Uno studio di Harvard quantifica i danni del “presenteeism”, quando ci si presenta al lavoro ma non si produce per troppa stanchezza. E le grandi compagnie iniziano i corsi di “igiene del riposo” per i loro dipendenti
Quando un collega fa la pennichella sul tavolo, o un dipendente vi chiede di andare a casa per dormire, non fate la faccia storta e cercate di assecondarli. La mancanza di sonno, infatti, costa alle aziende americane oltre 60 miliardi di dollari all’anno. E’ il sorprendente risultato di una ricerca pubblicata dalla Medical School della università di Harvard, che riporta l’attenzione su un problema tanto importante, quanto trascurato.
Secondo i Centers for Disease Control and Prevention di Atlanta, oltre 40 milioni di americani, cioé il 30% della forza lavoro civile, non dormono abbastanza. Il 43% raramente dorme tutta la notte durante la settimana, il 60% denuncia problemi di sonno come svegliarsi nel mezzo del riposo o troppo presto la mattina, e il 23% soffre d’insonnia. I motivi variano: eccessivo impegno sul lavoro, conference call notturne, l’uso di computer e tv poco prima di andare a letto, che con la luminescenza degli schermi compromettono la produzione di melatonina. E poi il consumo eccessivo di caffeina e altre ragioni personali. Il risultato è che il 74% degli americani che non dorme abbastanza dice di subirne poi le conseguenze sul lavoro, con prestazioni non soddisfacenti.

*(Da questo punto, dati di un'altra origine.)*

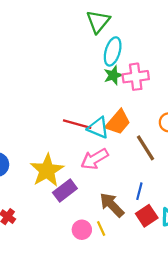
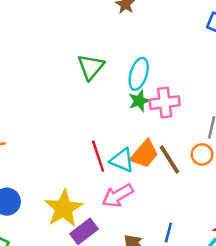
green triangle: (98, 22) -> (91, 67), moved
red line: (77, 124) -> (98, 156), turned 56
brown line: (146, 148) -> (169, 160), moved

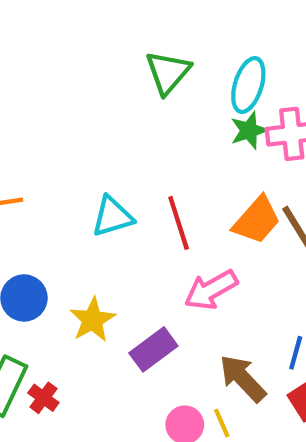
cyan triangle: (122, 160) -> (112, 217), moved, turned -40
yellow star: (64, 208) -> (92, 320), moved, size x0.7

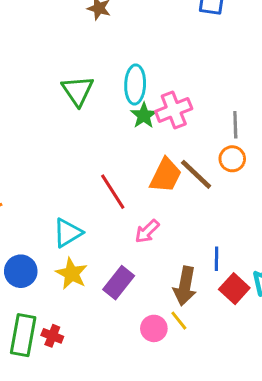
cyan triangle: (112, 217) -> (68, 233), moved
pink arrow: (211, 290) -> (147, 231), size x0.7
brown arrow: (243, 378) -> (185, 286), turned -111

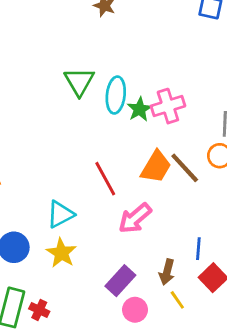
cyan ellipse: (135, 85) -> (116, 95), moved
pink arrow: (147, 231) -> (135, 218), size x1.4
purple rectangle: (119, 283) -> (120, 281), moved
brown arrow: (185, 286) -> (167, 272), size x0.7
yellow line: (179, 321) -> (177, 300), moved

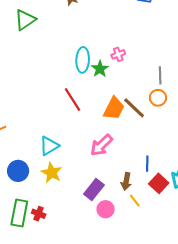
green triangle: (79, 82) -> (25, 20), moved, turned 30
pink cross: (168, 106) -> (118, 54), moved, size x0.6
red line: (105, 179) -> (73, 99), moved

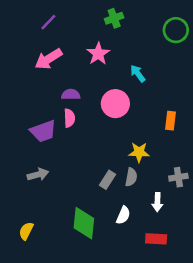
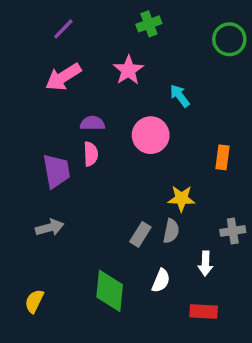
purple trapezoid: (43, 131) -> (56, 171), turned -80

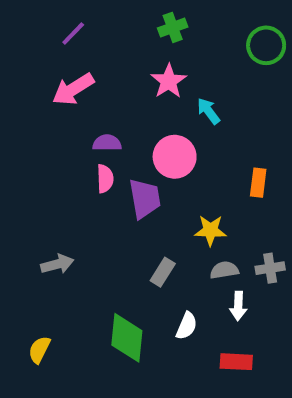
pink star: (128, 70) -> (169, 81), moved
purple trapezoid: (56, 171) -> (145, 199), moved
gray semicircle: (171, 231) -> (224, 270), moved, turned -110

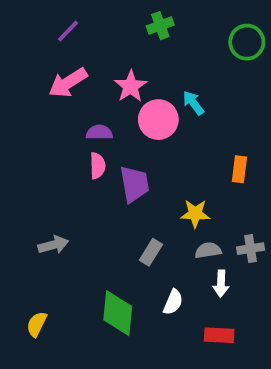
pink star: (169, 81) -> (131, 86), moved
pink circle: (175, 157) -> (158, 120), moved

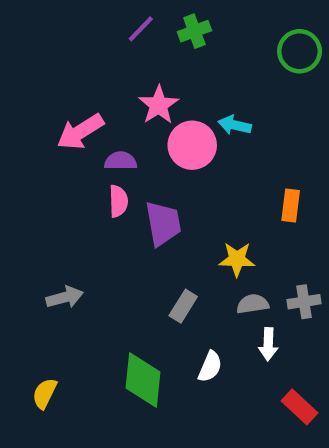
purple line: (68, 31) -> (141, 29), moved
pink arrow: (68, 83) -> (80, 132), moved
cyan arrow: (193, 103) -> (235, 125), turned -40
red rectangle: (219, 335) -> (300, 407), moved, turned 40

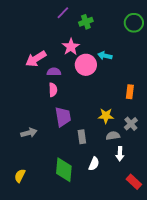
green cross: (194, 31) -> (86, 22), moved
purple trapezoid: (163, 223) -> (63, 117), moved
gray cross: (304, 302) -> (131, 124), moved, turned -32
gray rectangle: (183, 306) -> (82, 137), turned -40

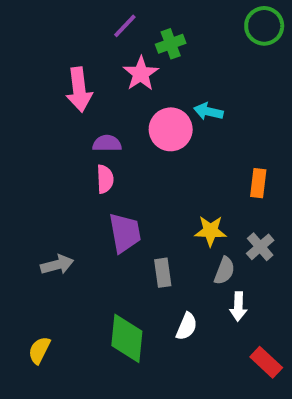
green circle: (134, 23) -> (264, 26), moved
pink star: (71, 47) -> (141, 74), moved
pink arrow: (36, 59) -> (79, 90), moved, turned -65
gray semicircle: (113, 136) -> (224, 271), turned 120

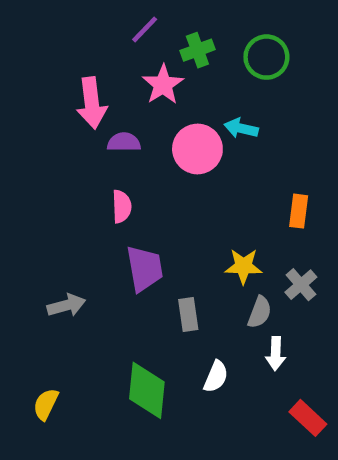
green circle: (264, 26) -> (266, 57), moved
purple semicircle: (107, 143) -> (124, 142), moved

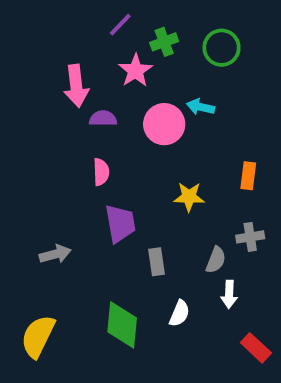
yellow star: (243, 266) -> (189, 197), moved
gray cross: (301, 285) -> (250, 237), turned 32
yellow semicircle: (46, 404) -> (38, 336), size x1.6

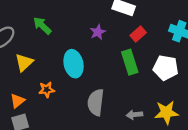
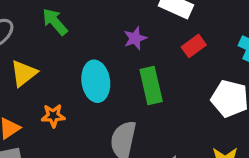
green rectangle: (130, 62) -> (151, 86), moved

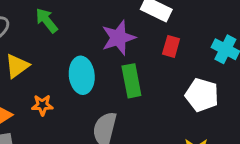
purple star: (135, 38) -> (118, 38), size x1.6
red rectangle: (194, 46) -> (171, 46), turned -40

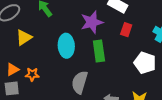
orange star: (42, 105) -> (32, 74), moved

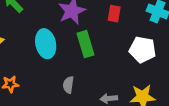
gray semicircle: (80, 82) -> (68, 85), size x0.6

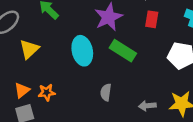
green rectangle: (86, 44) -> (123, 51), turned -40

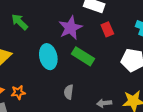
red rectangle: (152, 19) -> (107, 29), turned -32

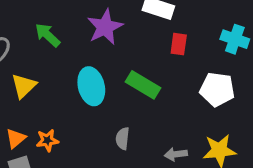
purple star: (70, 28) -> (105, 27), moved
red rectangle: (107, 29) -> (179, 44), turned 32

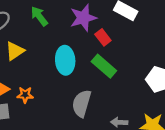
red rectangle: (179, 44) -> (103, 37), moved, turned -56
gray semicircle: (123, 138) -> (82, 103), size x1.6

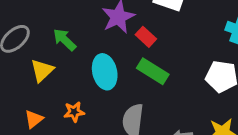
green arrow: (39, 16) -> (65, 40), moved
orange star: (25, 95) -> (74, 112), moved

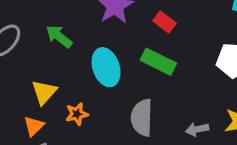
red rectangle: (146, 37) -> (165, 22), moved
yellow triangle: (42, 70) -> (44, 92), moved

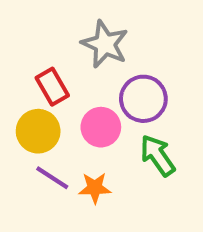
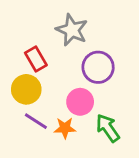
pink circle: (101, 127) -> (80, 102), moved
green arrow: (158, 155) -> (108, 128), moved

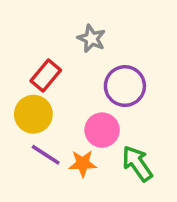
gray star: (72, 30) -> (91, 39), size x0.7
red rectangle: (36, 59) -> (46, 75), turned 70

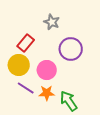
pink circle: (102, 130) -> (47, 70), moved
green arrow: (137, 163) -> (69, 101), moved

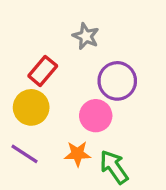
pink circle: (47, 70) -> (96, 116), moved
purple line: (26, 88) -> (25, 154), moved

L’università di Harvard ha cercato di calcolare l’impatto di questo problema sulla produttività, e ha scoperto che nel solo 2011 la mancanza di sonno ha fatto perdere alle aziende Usa 63,2 miliardi di dollari. Grosso modo un paio di vecchie finanziarie italiane, per capirsi. La causa principale di queste perdite sta nel fenomeno chiamato “presenteeism”, ossia persone che si presentano regolarmente al loro posto, ma poi lavorano peggio o più lentamente perché sono stanche. Basti pensare che secondo uno studo della Singapore Management University, i dipendenti perdono in media 8,4 minuti in più nelle loro attività online, per ogni ora di sono interrotto la notte precedente. Giornate di lavoro bruciate, alla fine dell’anno, a causa di questo problema.
Le aziende ormai lo sanno e stanno correndo ai ripari, anche perché la questione non riguarda solo la produttività. In settori come la sanità, o nelle fabbriche dove si fanno turni notturni con macchinari pericolosi, un errore generato dalla stanchezza può provocare incidenti che fanno morti e feriti.
Per troppo tempo, almeno nelle compagnie americane, è passata l’idea che il sonno fosse una roba riservata ai fannulloni. Dai grandi manager ai super banchieri, il messaggio che arrivava era la necessità di imparare ad operare in maniera efficace con cinque o sei ore di riposo, cioé meno di quanto raccomandano i medici. Chi voleva dormire di più era uno scansafatiche da emarginare. Ora, anche grazie a questi studi, la cultura sta cambiando: meglio un’ora di sonno in più, che un dipendente stanco e poco produttivo tutta la giornata. Così grandi compagnie come Procter & Gamble, Goldman Sachs o Aurora Health Care hanno cominciato a tenere corsi per i dipendenti che insegnano l’igiene del riposo. Queste iniziative servono a spiegare quanto bisognerebbe dormire e come, puntando a cambiare le abitudini sui tempi e le modalità del lavoro, ma soprattutto quelle tenute poi a casa nel tempo libero. Così i dipendenti vanno via negli orari giusti, tornano riposati, e funzionano. Se però le cose non vanno così e le persone arrivano comunque stanche, molte compagnie si stanno attrezzando per avere spazi pennichella di emergenza, perché è sempre meglio avere una persona sdraiata per mezzora, che un incidente o un lavoratore con la spina staccata per tutta la giornata.